Once the final official global annual surface temperature is published, 2018 will be the hottest La Niña year on record, by a wide margin. It will be the fourth-hottest year overall, and the fourth consecutive year more than 1°C (1.8°F) hotter than temperatures in the late-1800s, when reliable measurements began. 2009 will be bumped to second-hottest La Niña year on record, at 0.87°C (1.6°F) warmer than the late-1800s, but about 0.16°C (0.29°F) cooler than 2018.
El Niño events bring warm water to the ocean surface; La Niña events are cool at the surface. Since scientists measure global surface temperatures over both land and oceans, new hottest year records are usually set during El Niño events.
For this reason, it’s best to compare like-with-like. In the case of 2018, given that it was a La Niña year, it’s most useful to compare it with prior years in which global surface temperatures were cooled by La Niña events.
There is no established scientific definition of a “La Niña year.” To compare apples-to-apples, consider which years had similar surface temperature cooling influences resulting from La Niña events.
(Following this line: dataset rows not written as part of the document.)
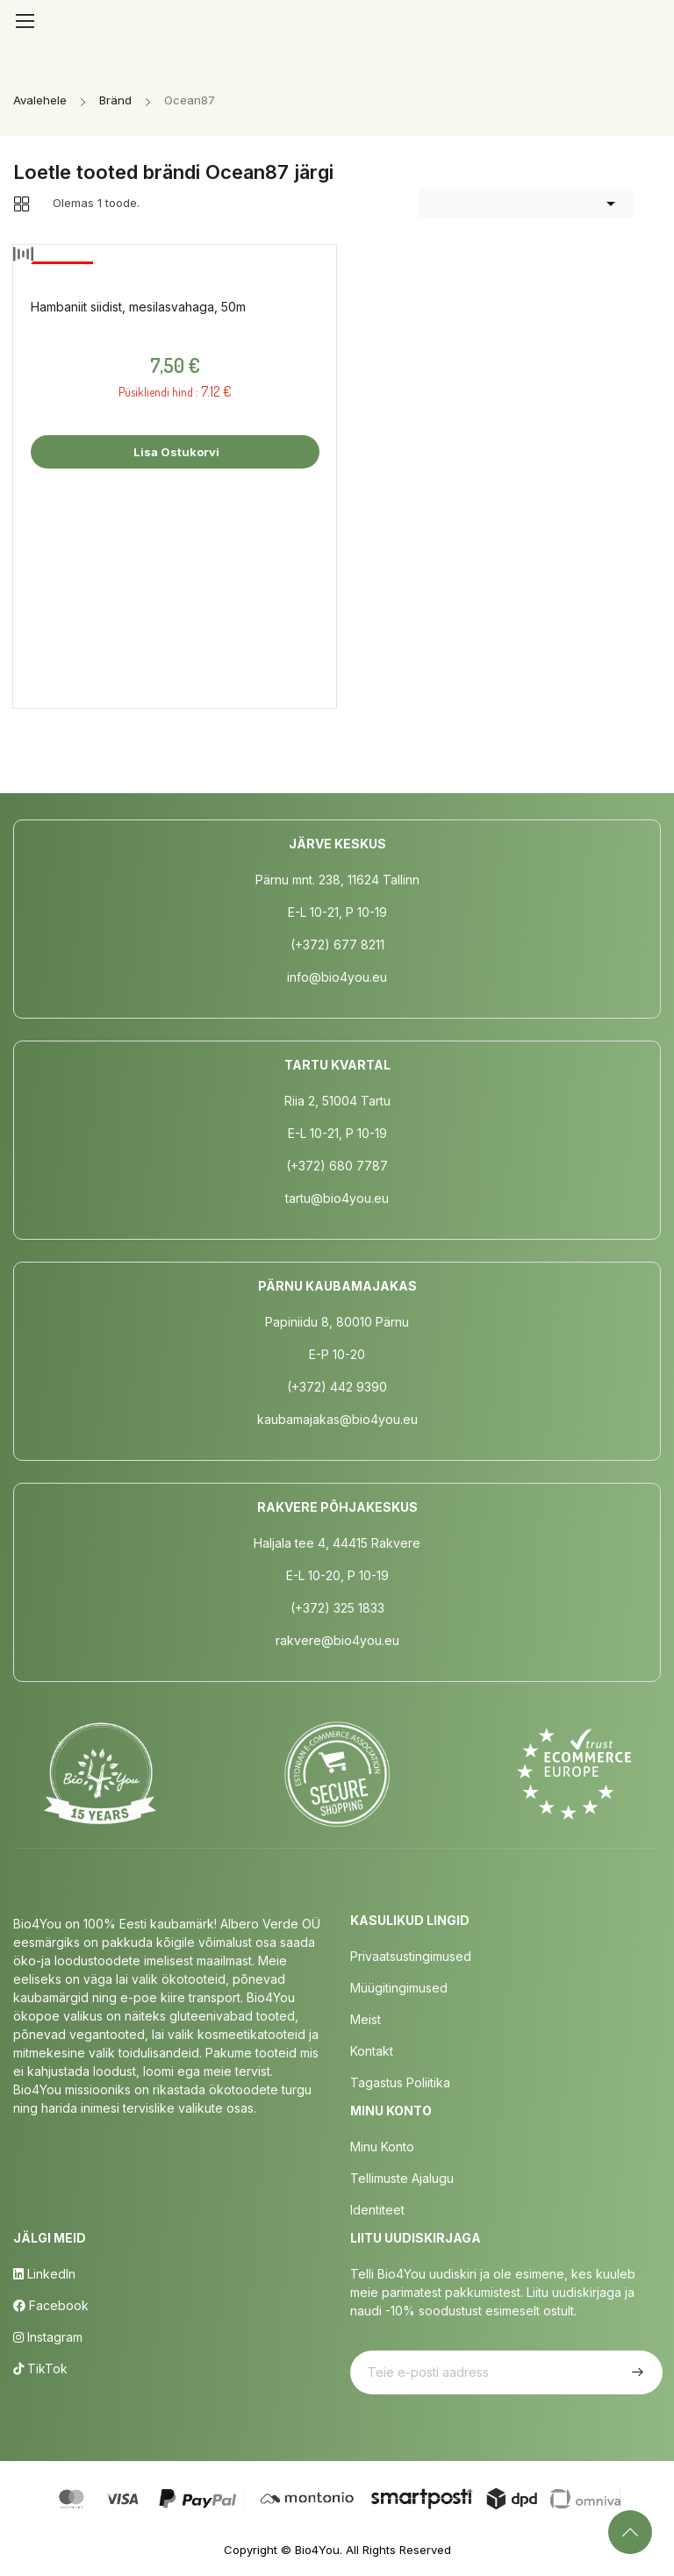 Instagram (47, 2336)
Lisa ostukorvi (175, 452)
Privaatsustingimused (410, 1956)
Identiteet (377, 2209)
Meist (365, 2019)
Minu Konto (382, 2146)
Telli (635, 2372)
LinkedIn (44, 2273)
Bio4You (317, 2550)
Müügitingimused (399, 1987)
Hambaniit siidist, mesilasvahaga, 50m (138, 306)
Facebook (51, 2305)
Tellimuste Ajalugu (402, 2178)
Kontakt (371, 2050)
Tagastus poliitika (400, 2082)
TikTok (40, 2368) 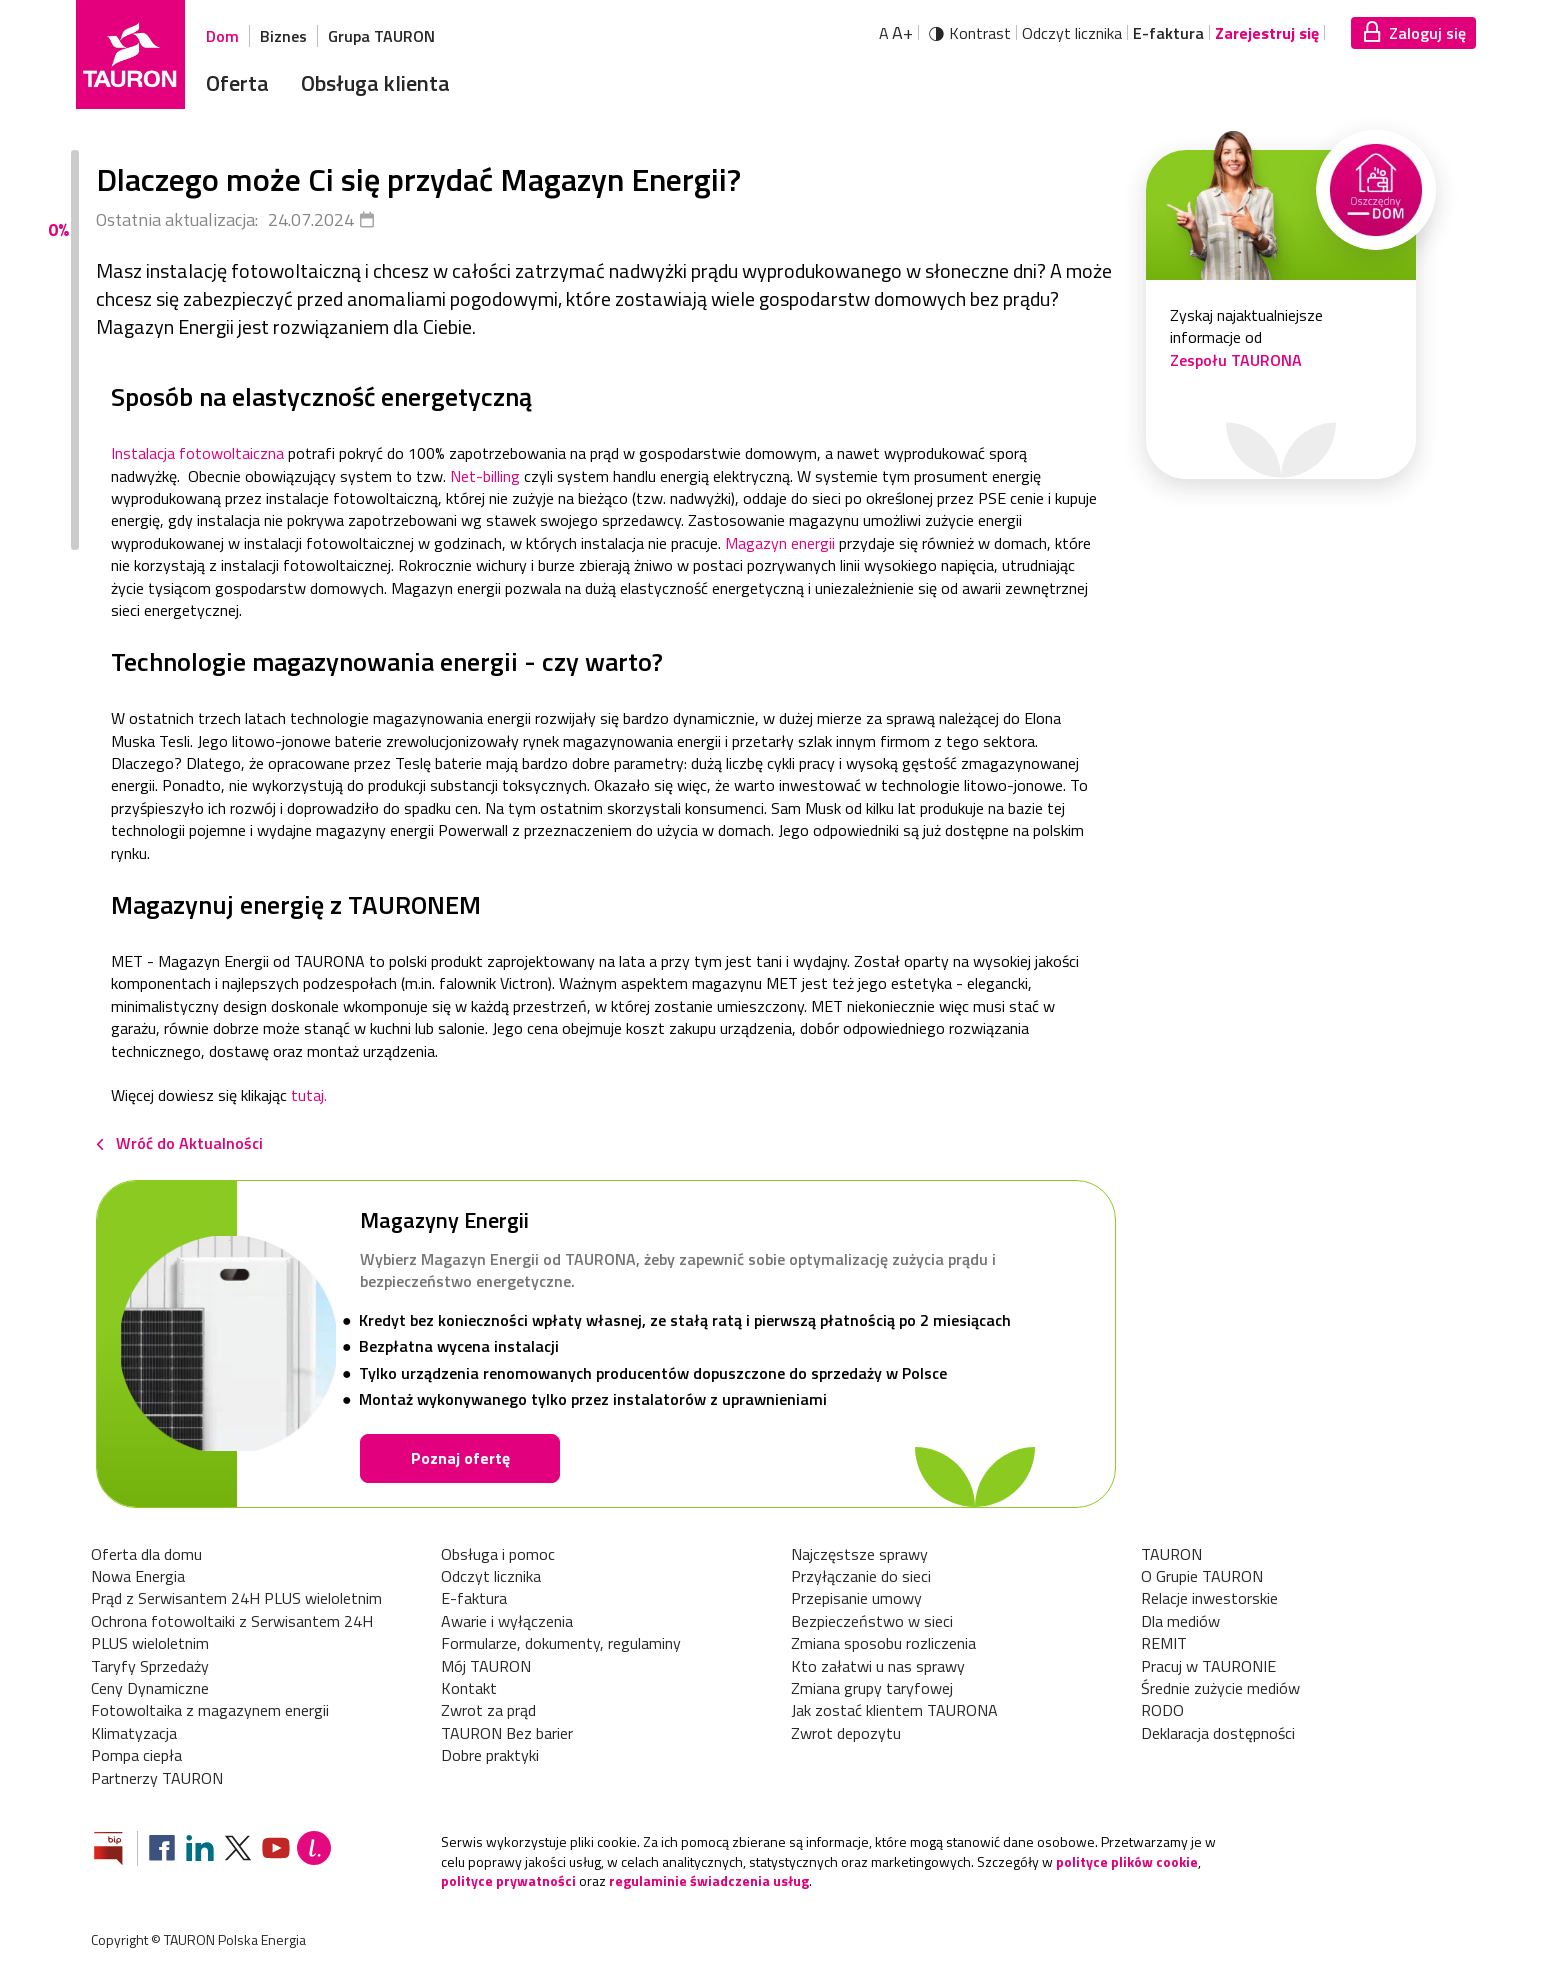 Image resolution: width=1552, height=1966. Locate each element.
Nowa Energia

To do this, let’s examine the global temperature and El Niño Southern Oscillation (ENSO) data since 1970. That’s the year the Clean Air Act was expanded to authorize regulation of sulfate pollutants that 1) are also released during the burning fossil fuels, and 2) offset global warming by blocking sunlight. Since 1970, emissions of those temperature-cooling pollutants have been reduced even as greenhouse gas levels have continued to rise. As a result, global warming has proceeded rapidly over the past five decades as the increasing greenhouse effect has been unmasked.
There are various indicators of El Niño and La Niña events. There’s the Multivariate ENSO Index (or MEI for short); the Southern Oscillation Index (SOI, which is counter-intuitive in that negative numbers indicate El Niño conditions); and the Oceanic Niño Index (ONI). For our purposes, let’s take the average of the three indices (accounting for the opposite sign of the SOI) and set a cutoff – years with an average index of ± 0.3 are El Niño or La Niña years, and values in the middle represent “neutral” years.
Let’s also separate out “volcanic years,” because large volcanic eruptions like El Chichón in 1982 and Mount Pinatubo in 1991 can release enough sulfate pollution into the atmosphere to significantly block sunlight and cool global surface temperatures for about three years.
Remember too that research scientists Grant Foster and Stefan Rahmstorf in a 2011 study estimated that there’s about a four-month lag before changes in the ENSO cycle are reflected in global surface temperature measurements. So, for example, ENSO changes from September 2017 through August 2018 influence the calendar year 2018 annual global surface temperature.
Using these criteria, since 1970 there have been 15 El Niño years, 15 La Niña years, 13 neutral years, and six volcanic years. 2018 was a fairly weak La Niña year similar to 2009 and 2012, but the global temperature was about 0.16-0.18°C (0.29-0.32°F) hotter in 2018 despite solar activity’s also remaining relatively low.
That last point is important: Those characterized as “climate contrarians” often argue either that the Sun is responsible for global warming, or that an extended quiet solar phase will trigger a “mini ice age.” The fact that record temperatures are occurring while the Sun is in a quiet phase dispels these claims, which have long been disproved by the climate science community.
The overall global surface warming trend over the past five decades is 0.18°C (0.32°F) per decade. The trends among just El Niño (0.19°C or 0.34°F per decade), neutral (0.17°C or 0.31°F per decade), and La Niña years (0.19°C or 0.34°F per decade) during that period are all very similar.